Le président Daniel Raoul m'interroge sur les conséquences de la restructuration de la dette grecque pour nos banques. Les banques grecques se trouvent face à un séisme insurmontable : seule une implication du FESF peut pourvoir à leur recapitalisation. Il n'en va pas de même pour les banques françaises, dont les fonds propres, je l'ai dit, peuvent largement traiter la perte de 4 milliards à laquelle elles seraient exposées, si l'on retient une hypothèse à 50 %. Si donc le problème reste circonscrit à la Grèce, le FESF sera suffisant.
La situation de Dexia, M. François Marc, est très particulière. Le mécanisme d'adossement au franc suisse sur les prêts de long terme associé à des emprunts de court terme à taux bas pose un problème qui est davantage de liquidité que de solvabilité, mais n'en reste pas moins préoccupant en temps de crise. La volonté des États partenaires, au premier rang desquels la France et la Belgique, ont décidé de cantonner les actifs plus risqués, sans toucher à l'argent des déposants et au financement des collectivités territoriales : telle est leur volonté forte.
Comment réguler les flux financiers ? Deux phénomènes se conjuguent. L'euro est en fait une monnaie plus forte que le dollar, mais l'endettement des États de la zone euro est insoutenable. La compétitivité insuffisante de pays qui ont profité de leur entrée dans la zone pour s'endetter facilement, pose à son tour problème. Dans un moment de crise, aggravé par des comptes insincères, un phénomène de spéculation se déclenche, autorisé par la dérégulation des marchés financiers. Notre stratégie, s'agissant de la régulation financière, consiste à régler d'abord le problème européen avant d'affronter ceux qui appartiennent à l'enceinte du G20.
Sans être un tenant de la théorie du complot, on peut attribuer une part des difficultés des banques françaises à s'approvisionner en dollars à une certaine vision outre-Atlantique d'un euro en partie concurrent du dollar. Il faut qu'advienne, au G20, la conscience de notre interdépendance, tant de la part de la Chine, qui ne saurait souhaiter voir ses engagements sur la dette souveraine s'envoler avec la faillite des États, que des États-Unis, dont la croissance serait annihilée par un effondrement de la zone euro.
Le fait est, comme on l'a rappelé, que 75 % des opérations passées sur les marchés sont automatisées, ce qui laisse comprendre comment une crise peut s'amplifier. Un tel phénomène spéculatif est inacceptable.
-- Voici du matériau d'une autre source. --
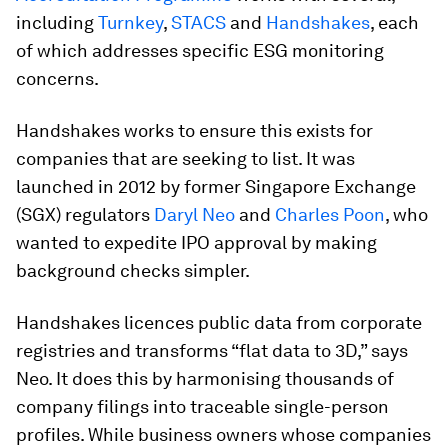
including
Turnkey
,
STACS
and
Handshakes
, each
of which addresses specific ESG monitoring
concerns.
Handshakes works to ensure this exists for
companies that are seeking to list. It was
launched in 2012 by former Singapore Exchange
(SGX) regulators
Daryl Neo
and
Charles Poon
, who
wanted to expedite IPO approval by making
background checks simpler.
Handshakes licences public data from corporate
registries and transforms “flat data to 3D,” says
Neo. It does this by harmonising thousands of
company filings into traceable single-person
profiles. While business owners whose companies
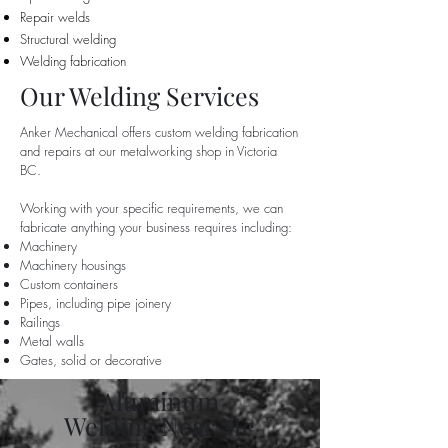
Repair welds
Structural welding
Welding fabrication
Our Welding Services
Anker Mechanical offers custom welding fabrication
and repairs at our metalworking shop in Victoria
BC.
Working with your specific requirements, we can
fabricate anything your business requires including:
Machinery
Machinery housings
Custom containers
Pipes, including pipe joinery
Railings
Metal walls
Gates, solid or decorative
Aluminum
Welding Near Me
Il faut poursuivre, au plan européen, dans la voie désormais ouverte : taxation des banques, limitation des bonus des traders, surveillance macroéconomique des bulles spéculatives.
Mais il importe avant tout de ne pas voir s'ouvrir le G20 alors que n'aurait pas été réglée la situation de la zone euro, à laquelle on imputerait des fautes dont l'origine n'est pas en Europe. Il faut que la présidence française puisse arriver au G20 avec ce problème réglé, pour négocier sereinement la question de la régulation du système financier international, qui est aujourd'hui totalement déconnecté de l'économie réelle.
L'Italie, M. Alain Chatillon, est un pays économiquement important. La situation qu'il traverse en est d'autant plus dangereuse. Le contrat passé avec elle est clair : les décisions prises doivent se mettre effectivement en route. S'il n'y a aucune raison de ne pas croire au respect des engagements, il reste que cette économie forte est menacée de récession si elle ne prend pas rapidement les mesures convenues.
Conjuguer rigueur et relance est en effet, M. Aymeri de Montesquiou, un exercice délicat. La Grèce est aujourd'hui entrée dans une récession durable, aggravée par son défaut d'organisation administrative. On ne peut lui infliger la rigueur et lui demander la croissance. Si donc la troïka : Commission européenne, FMI et BCE est chargée d'un rôle de surveillance, sont également présents à ses côtés des experts qui doivent l'aider à réorganiser son administration fiscale et à établir un cadastre pour la collecte de l'impôt, et répondre par là à l'engagement courageux qui est le sien. Mais cela prendra plusieurs mois, voire quelques années. D'où l'option de la restructuration, avec l'idée que la Grèce peut se rétablir si elle met en place les structures nécessaires à la croissance de demain.
Le déficit grec est de 17 milliards d'euros et la fraude fiscale... de 17 milliards également. Disons que ce pays n'a pas une grande culture du recouvrement de l'impôt... Des habitudes ont été prises, difficiles à modifier.